Der 1969 im Blitztempo erbaute Österreichring (der solcherart den kurz danach eröffneten Salzburgring marginalisierte) war die damals schnellste Strecke der Welt, fast sechs Kilometer lang und mit rasanten, teils tückischen Berg-und-Tal-Passagen versehen. "Eine echte Herausforderung", gesteht auch Lauda und bringt es so auf den Punkt: "Der Grad zwischen Sieg und Tod war ein verdammt enger." Wie wahr. Im morgendlichen Warm-up zum Ö-GP 1975 verunglückte der Amerikaner Mark Donohue nach einem Reifenplatzer bei 300 km/h tödlich. Sein Penske-Ford überschlug sich mehrmals und zerschellte an einer Reklametafel.

»Der Grad zwischen Sieg und Tod war ein verdammt enger.«

"Dennoch, die ganze Atmosphäre des Österreichrings war so herrlich anders als das Umfeld am Nürburgring, in Silverstone oder in Anderstorp. Ein herrliches Panorama mit Kühen auf den Weiden und manchmal eigenartigen Menschen, mit denen man zu tun hatte. Ich erinnere mich beispielsweise an einen Rennleiter, dessen steirisches Englisch kein Mensch verstanden hat", blickt Lauda amüsiert zurück. Gewohnt haben die Fahrer damals in Gasthöfen oder waren privat untergebracht. Die meisten - ein blonder Haudegen namens James Hunt nämlich nicht. Der spätere Weltmeister zog es nämlich vor, in einem Zelt direkt an der Strecke des Ö-Rings zu campieren. Als er eines Tages spätnachts zu seinem Zelt wollte, war die Stecke bereits versperrt, was Hunt nicht weiter störte: Er brach das Schloss auf. Freilich bekam die örtliche Gendarmerie davon Kenntnis und setzte den Blondschopf kurzerhand in den Knast. Lauda musste ihn "äußerst mühsam aus dem Polizeigewahrsam befreien".

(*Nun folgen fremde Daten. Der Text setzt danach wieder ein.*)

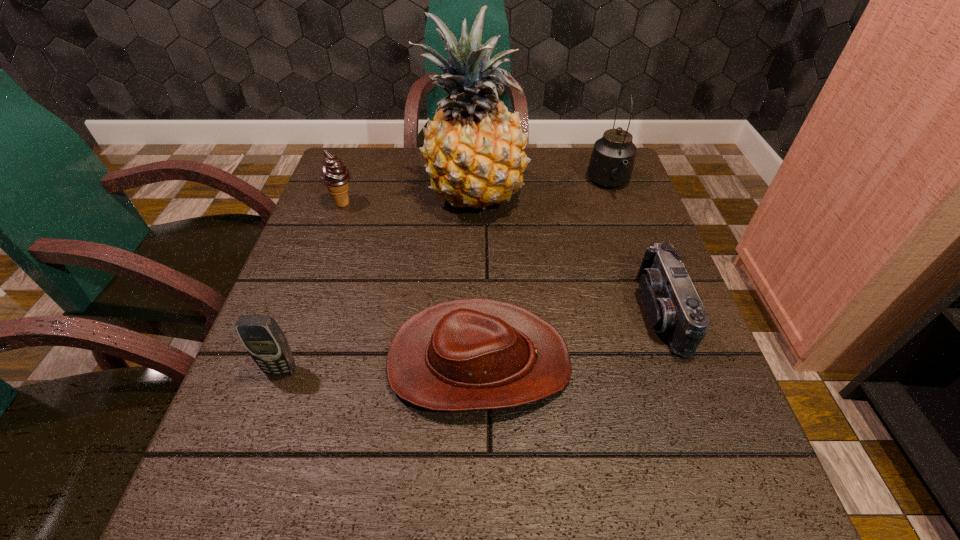 What are the coordinates of `camcorder that is at the right edge` in the screenshot? It's located at (671, 300).

Find the location of a particular element. object that is at the far left corner is located at coordinates (335, 176).

The width and height of the screenshot is (960, 540). I want to click on object located in the far right corner section of the desktop, so [611, 164].

Where is `free location at the far edge of the desktop`? The image size is (960, 540). free location at the far edge of the desktop is located at coordinates (411, 156).

In the image, there is a desktop. In order to click on vacant space at the near edge in this screenshot , I will do `click(490, 503)`.

Locate an element on the screen. The width and height of the screenshot is (960, 540). free spot at the left edge of the desktop is located at coordinates (347, 323).

You are a GUI agent. You are given a task and a screenshot of the screen. Output one action in this format:
    pyautogui.click(x=<x>, y=<y>)
    Task: Click on the vacant space at the right edge of the desktop
    
    Given the screenshot: What is the action you would take?
    pyautogui.click(x=601, y=244)

Where is `blank space at the far left corner of the desktop`? blank space at the far left corner of the desktop is located at coordinates (357, 153).

Find the location of `vacant space at the near left corner of the desktop`. vacant space at the near left corner of the desktop is located at coordinates (308, 496).

Locate an element on the screen. This screenshot has width=960, height=540. vacant space that's between the second shortest object and the tallest object is located at coordinates (567, 254).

Auch Niki Lauda durchlebte bewegte Zeiten: zwei WM-Titel, beide auf Ferrari, dazwischen ein beinahe tödlicher Unfall auf dem Nürburgring, die Gründung einer eigenen Fluglinie und der Rücktritt 1979 mit dem bald geflügelten Wort: "Ich will nicht mehr im Kreis fahren." Sein damaliger Teamchef bei Brabham, Bernie Ecclestone, kann's nicht fassen.

Endlich der Heimsieg

Auch Lauda glaubte, nicht recht zu hören, als sich am 19. August 1984 auf dem Österreichring das Getriebe seines McLaren- Porsche mit lautem Knall verabschiedete und er in der Bosch-Kurve ausrollte. Zwei Jahre nach seinem Comeback war der erste Sieg beim Heim-Grand-Prix zum Greifen nahe gewesen: Alain Prost, sein größter Konkurrent, war bereits rausgeflogen, Nelson Piquet hatte er im Griff gehabt -und dann das. "Von da runter zu Start und Ziel zu hatschen, war mir aber zu weit", erklärt Lauda, warum er nicht aus dem Boliden gekraxelt sei, sondern im Getriebe "herumgestochert" und tatsächlich "den vierten und fünften Gang" gefunden habe. Sein Vorsprung war indes derart, dass er immer noch führte. Der knapp hinter ihm liegende Piquet wagte nicht, zu überholen, weil er dachte, der vor ihm herzockelnde Lauda wolle ihn mit einem Manöver in eine Falle locken. Das Unvorstellbare geschah: Lauda gewann nach 51 Runden. Bei der Siegerehrung auf dem Stockerl rückte er mit der Wahrheit heraus, "da ist dem Piquet fast die Lad' runtergefallen". Die beiden seien aber noch heute Freunde, versichert Lauda. "Wir telefonieren oft miteinander."

"Zeltweg 1984 war ein ganz besonderer Sieg in meiner Karriere." Wie wahr: Vier Rennen später war Niki Lauda zum dritten und letzten Mal Weltmeister.